● The problem
The job is to find each line of the records below that includes the word "clock" and copy it.

● Information shown
· · · ·
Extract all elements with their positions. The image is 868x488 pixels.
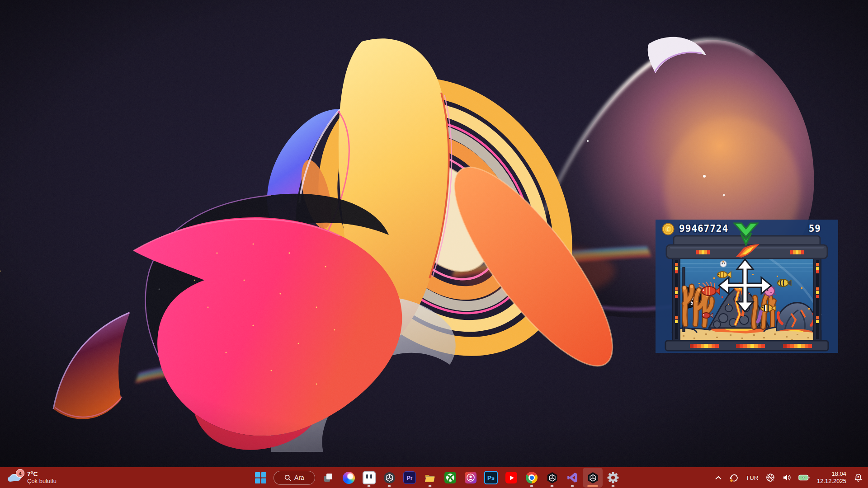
taskbar-app-unity-editor-active[interactable] <box>583 468 603 488</box>
tray-sync-status[interactable] <box>726 469 742 487</box>
search-icon <box>284 474 291 481</box>
chevron-up-icon <box>715 476 722 480</box>
unity-icon <box>587 472 599 484</box>
collapse-chevron-icon[interactable] <box>731 221 760 247</box>
coin-icon: C <box>662 223 675 235</box>
tray-notifications[interactable]: z <box>850 469 866 487</box>
svg-text:C: C <box>666 226 670 233</box>
tray-language[interactable]: TUR <box>743 469 762 487</box>
tray-clock[interactable]: 18:04 12.12.2025 <box>814 469 849 487</box>
taskbar-app-xbox[interactable] <box>440 468 460 488</box>
system-tray: TUR 18:04 12.12.2025 <box>712 467 866 488</box>
tray-battery[interactable] <box>795 469 813 487</box>
windows-logo-icon <box>255 472 266 483</box>
speaker-icon <box>782 473 791 482</box>
unity-hub-icon <box>383 472 396 484</box>
taskbar-app-file-explorer[interactable] <box>420 468 440 488</box>
tray-volume[interactable] <box>779 469 794 487</box>
cloud-icon: 4 <box>7 470 24 485</box>
creature-ghost <box>720 261 726 267</box>
youtube-icon <box>505 472 517 483</box>
profile-app-icon <box>465 472 476 483</box>
pixel-game-icon <box>363 471 376 484</box>
taskbar-app-premiere[interactable]: Pr <box>400 468 420 488</box>
taskbar-app-visual-studio[interactable] <box>562 468 582 488</box>
premiere-icon: Pr <box>403 471 416 484</box>
sync-icon <box>729 473 739 483</box>
taskbar-app-youtube[interactable] <box>501 468 521 488</box>
bell-dnd-icon: z <box>854 473 863 483</box>
task-view-button[interactable] <box>318 468 338 488</box>
task-view-icon <box>323 472 334 483</box>
clock-date: 12.12.2025 <box>817 478 846 485</box>
copilot-icon <box>343 472 355 484</box>
tray-hidden-icons-chevron[interactable] <box>712 469 725 487</box>
aquarium-header: C 99467724 59 <box>656 220 838 245</box>
aquarium-widget[interactable]: C 99467724 59 <box>656 220 838 353</box>
taskbar-app-unity-editor[interactable] <box>542 468 562 488</box>
svg-text:z: z <box>858 475 859 479</box>
weather-temperature: 7°C <box>27 470 38 478</box>
battery-charging-icon <box>798 474 810 481</box>
taskbar-center: Ara Pr <box>250 467 623 488</box>
taskbar-app-photoshop[interactable]: Ps <box>481 468 501 488</box>
file-explorer-icon <box>424 472 436 483</box>
level-value: 59 <box>809 223 821 234</box>
clock-time: 18:04 <box>831 470 846 478</box>
taskbar-app-profile[interactable] <box>461 468 481 488</box>
visual-studio-icon <box>566 472 578 483</box>
gear-icon <box>607 472 619 483</box>
unity-icon <box>546 472 558 484</box>
chrome-icon <box>526 472 538 483</box>
tank-base <box>665 341 828 351</box>
search-label: Ara <box>294 474 304 481</box>
coin-count: 99467724 <box>679 223 728 234</box>
weather-widget[interactable]: 4 7°C Çok bulutlu <box>4 467 60 488</box>
weather-condition: Çok bulutlu <box>27 478 57 485</box>
taskbar-settings[interactable] <box>603 468 623 488</box>
taskbar-app-unity-hub[interactable] <box>379 468 399 488</box>
taskbar: 4 7°C Çok bulutlu Ara <box>0 467 868 488</box>
start-button[interactable] <box>250 468 270 488</box>
taskbar-app-pixel-game[interactable] <box>359 468 379 488</box>
weather-badge: 4 <box>16 469 24 478</box>
globe-no-internet-icon <box>766 473 775 482</box>
photoshop-icon: Ps <box>484 471 498 484</box>
xbox-icon <box>444 472 456 483</box>
taskbar-app-chrome[interactable] <box>522 468 542 488</box>
tray-network[interactable] <box>763 469 778 487</box>
search-box[interactable]: Ara <box>274 471 315 485</box>
copilot-button[interactable] <box>339 468 359 488</box>
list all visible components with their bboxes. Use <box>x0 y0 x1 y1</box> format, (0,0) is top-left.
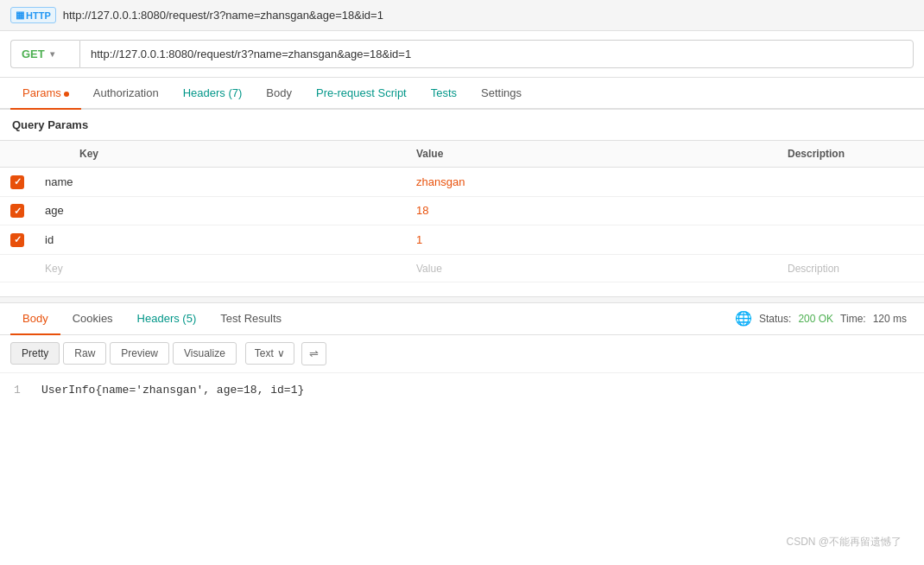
request-bar: GET ▾ <box>0 31 924 78</box>
table-row: name zhansgan <box>0 168 924 197</box>
row1-key: name <box>35 168 406 197</box>
placeholder-key: Key <box>35 254 406 282</box>
row1-checkbox[interactable] <box>10 175 24 189</box>
url-input[interactable] <box>79 40 914 68</box>
tab-prerequest[interactable]: Pre-request Script <box>304 78 419 110</box>
format-chevron-icon: ∨ <box>277 347 285 359</box>
response-tab-cookies[interactable]: Cookies <box>60 303 125 335</box>
row1-checkbox-cell <box>0 168 35 197</box>
view-pretty-button[interactable]: Pretty <box>10 342 60 365</box>
table-row: id 1 <box>0 225 924 255</box>
row3-checkbox[interactable] <box>10 233 24 247</box>
section-divider <box>0 296 924 303</box>
row1-description <box>777 168 924 197</box>
globe-icon: 🌐 <box>735 310 752 327</box>
tab-headers[interactable]: Headers (7) <box>171 78 255 110</box>
time-label: Time: <box>840 313 866 325</box>
response-tab-body[interactable]: Body <box>10 303 60 335</box>
query-params-title: Query Params <box>0 110 924 140</box>
row1-value: zhansgan <box>406 168 777 197</box>
format-label: Text <box>255 347 274 359</box>
tab-params[interactable]: Params <box>10 78 81 110</box>
code-content: UserInfo{name='zhansgan', age=18, id=1} <box>41 384 304 397</box>
col-header-check <box>0 141 35 168</box>
placeholder-description: Description <box>777 254 924 282</box>
http-badge: ▦ HTTP <box>10 7 56 23</box>
col-header-value: Value <box>406 141 777 168</box>
response-status: 🌐 Status: 200 OK Time: 120 ms <box>735 310 914 327</box>
csdn-watermark: CSDN @不能再留遗憾了 <box>772 528 915 556</box>
params-dot <box>64 92 69 97</box>
wrap-icon: ⇌ <box>309 347 319 360</box>
tab-settings[interactable]: Settings <box>469 78 534 110</box>
response-tab-testresults[interactable]: Test Results <box>208 303 294 335</box>
method-select[interactable]: GET ▾ <box>10 40 79 68</box>
view-preview-button[interactable]: Preview <box>110 342 169 365</box>
status-value: 200 OK <box>798 313 833 325</box>
top-url-text: http://127.0.0.1:8080/request/r3?name=zh… <box>63 9 383 22</box>
col-header-description: Description <box>777 141 924 168</box>
row2-checkbox[interactable] <box>10 204 24 218</box>
top-url-bar: ▦ HTTP http://127.0.0.1:8080/request/r3?… <box>0 0 924 31</box>
http-icon: ▦ <box>16 10 24 21</box>
status-label: Status: <box>759 313 791 325</box>
request-tabs-bar: Params Authorization Headers (7) Body Pr… <box>0 78 924 110</box>
time-value: 120 ms <box>873 313 907 325</box>
wrap-button[interactable]: ⇌ <box>301 342 326 365</box>
col-header-key: Key <box>35 141 406 168</box>
response-tab-headers[interactable]: Headers (5) <box>125 303 209 335</box>
format-select[interactable]: Text ∨ <box>245 342 294 365</box>
view-visualize-button[interactable]: Visualize <box>173 342 237 365</box>
response-tabs-bar: Body Cookies Headers (5) Test Results 🌐 … <box>0 303 924 335</box>
row3-description <box>777 225 924 255</box>
placeholder-value: Value <box>406 254 777 282</box>
table-row: age 18 <box>0 196 924 225</box>
params-table: Key Value Description name zhansgan age <box>0 140 924 282</box>
method-chevron-icon: ▾ <box>50 49 54 59</box>
response-toolbar: Pretty Raw Preview Visualize Text ∨ ⇌ <box>0 335 924 373</box>
row2-key: age <box>35 196 406 225</box>
view-raw-button[interactable]: Raw <box>63 342 106 365</box>
row3-checkbox-cell <box>0 225 35 255</box>
row2-description <box>777 196 924 225</box>
line-number: 1 <box>14 384 28 397</box>
code-area: 1 UserInfo{name='zhansgan', age=18, id=1… <box>0 373 924 407</box>
row3-key: id <box>35 225 406 255</box>
tab-tests[interactable]: Tests <box>419 78 469 110</box>
row2-checkbox-cell <box>0 196 35 225</box>
table-row-placeholder: Key Value Description <box>0 254 924 282</box>
row3-value: 1 <box>406 225 777 255</box>
method-label: GET <box>22 48 45 60</box>
tab-body[interactable]: Body <box>254 78 304 110</box>
row2-value: 18 <box>406 196 777 225</box>
tab-authorization[interactable]: Authorization <box>81 78 171 110</box>
code-line: 1 UserInfo{name='zhansgan', age=18, id=1… <box>14 384 910 397</box>
response-tabs-left: Body Cookies Headers (5) Test Results <box>10 303 294 334</box>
· · · ·
● Result of this exercise
tray-clock[interactable]: 18:04 12.12.2025 <box>814 469 849 487</box>
clock-date: 12.12.2025 <box>817 478 846 485</box>
clock-time: 18:04 <box>831 470 846 478</box>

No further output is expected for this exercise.